Ce n'est pas un secret que la crise du virus Ebola, qu'elle a couverte en octobre dernier au Sénégal et en Guinée, aurait pu être mieux contrôlée. La journaliste estime que l'Organisation mondiale de la santé a perdu un temps précieux avant de reconnaître la gravité de l'épidémie. Les pays donateurs, et le Canada particulièrement, ont été très lents à réagir. Bon nombre de décès auraient pu être évités.
Les situations frustrantes dans le monde de l'humanitaire ne manquent pas. Lors d'un séjour au Niger pour couvrir une crise alimentaire, elle a été choquée de voir des entrepôts du Programme alimentaire mondial remplis de riz provenant du Canada. Plutôt que d'encourager la relance de l'économie locale, l'organisation s'était approvisionnée chez les producteurs canadiens. «La raison est simple: l'ONU achète les produits des pays du Nord en échange de son financement. Il y a plusieurs enjeux derrière l'aide humanitaire qui, à long terme, n'aident pas les populations concernées», se désole la journaliste.
Pragmatique, elle refuse cependant de «carburer» au pessimisme. «Il faut continuer à croire qu'on peut changer le monde, un petit pas à la fois!
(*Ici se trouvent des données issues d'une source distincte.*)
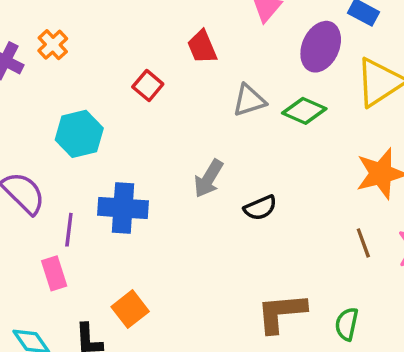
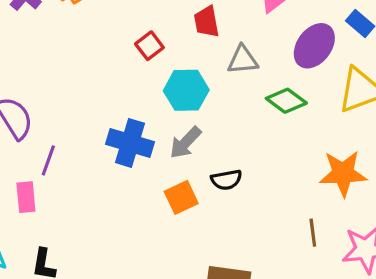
gray triangle: (249, 100) -> (243, 60), moved
cyan hexagon: (79, 134) -> (186, 90), moved
blue cross: (123, 208) -> (130, 143), moved
orange square: (130, 309) -> (181, 197), moved

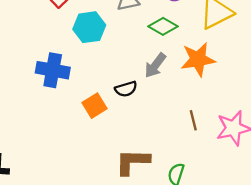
gray arrow: (185, 143) -> (155, 65), moved
orange star: (343, 173) -> (198, 59), moved

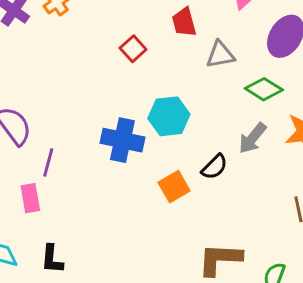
cyan hexagon: (89, 27) -> (169, 116), moved
black semicircle: (126, 89) -> (215, 167), turned -30

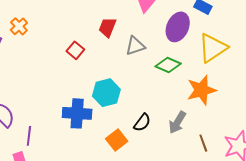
red trapezoid: (184, 22) -> (107, 27), turned 45
gray arrow: (253, 138) -> (177, 122), moved

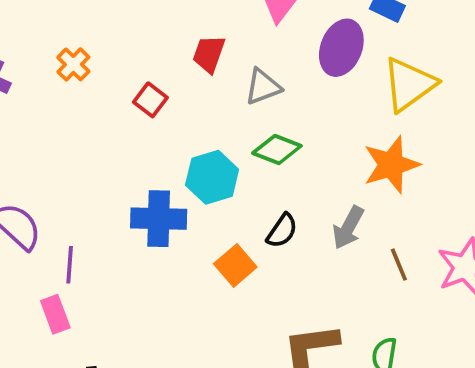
orange cross: (19, 26) -> (73, 64), moved
green diamond: (168, 65) -> (277, 150), moved

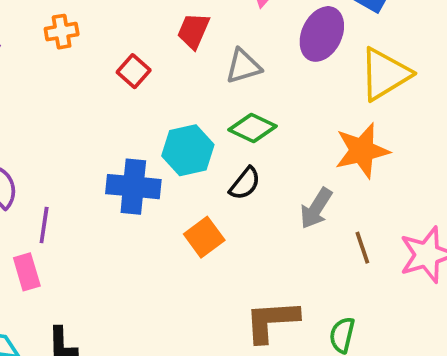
orange cross: (73, 64) -> (62, 32), turned 32
black semicircle: (282, 231) -> (245, 183), moved

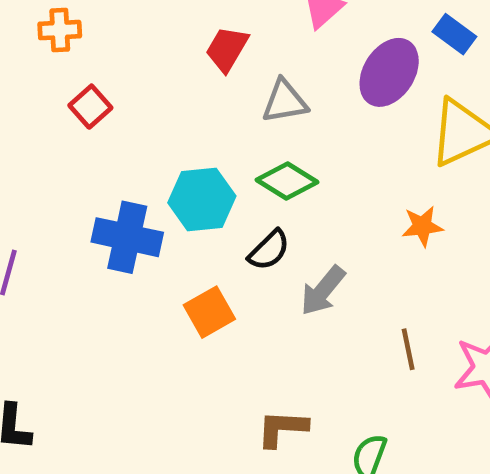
red square: (134, 71) -> (90, 107), moved
orange star: (362, 151) -> (422, 226), size x0.6
gray arrow: (316, 208) -> (323, 291), moved
brown L-shape: (272, 321) -> (282, 428), size x0.7

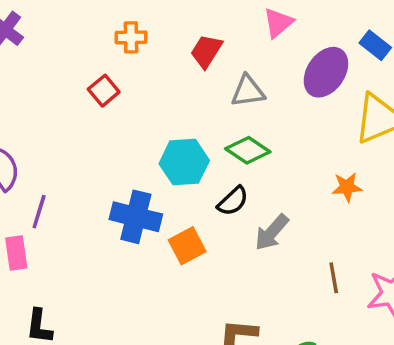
orange cross: (60, 30) -> (131, 37), moved
blue cross: (127, 237) -> (136, 217), moved

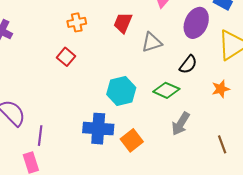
green diamond: (248, 150) -> (166, 90), moved
black semicircle: (233, 201) -> (188, 64), moved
Plus les acteurs du développement international seront conscients des effets pervers de l'humanitaire, plus ils vont trouver des façons de les contourner et de les combattre.»
La journaliste abordera cette question délicate lors d'une conférence qu'elle donnera jeudi prochain à l'auditorium IBM du pavillon Palasis-Prince. Sur le thème «L'industrie de l'humanitaire aide-t-elle l'Afrique?», cette conférence exposera les bons coups et les ratés qu'elle a constatés sur le terrain.
L'activité, qui s'inscrit dans le cadre de la Semaine du développement international, vient souligner les dix ans d'existence des stages Managers sans frontières. Ce programme permet chaque année à des étudiants formés en administration de partir en mission dans des pays en voie de développement. «On avait envie d'avoir un autre point de vue sur le domaine du développement international et de l'action humanitaire. Le thème de la conférence est un peu provocateur. Mais en tant que praticien, c'est bien parfois de prendre du recul pour faire une autocritique», rappelle Geneviève Bédard, chargée d'enseignement à la Faculté des sciences de l'administration et responsable des stages Managers sans frontières.
La conférence, qui est ouverte à tous, est organisée en collaboration avec l'Association étudiante en développement international et action humanitaire, la Chaire en développement international, le Département d'information et de communication et les Hautes études internationales.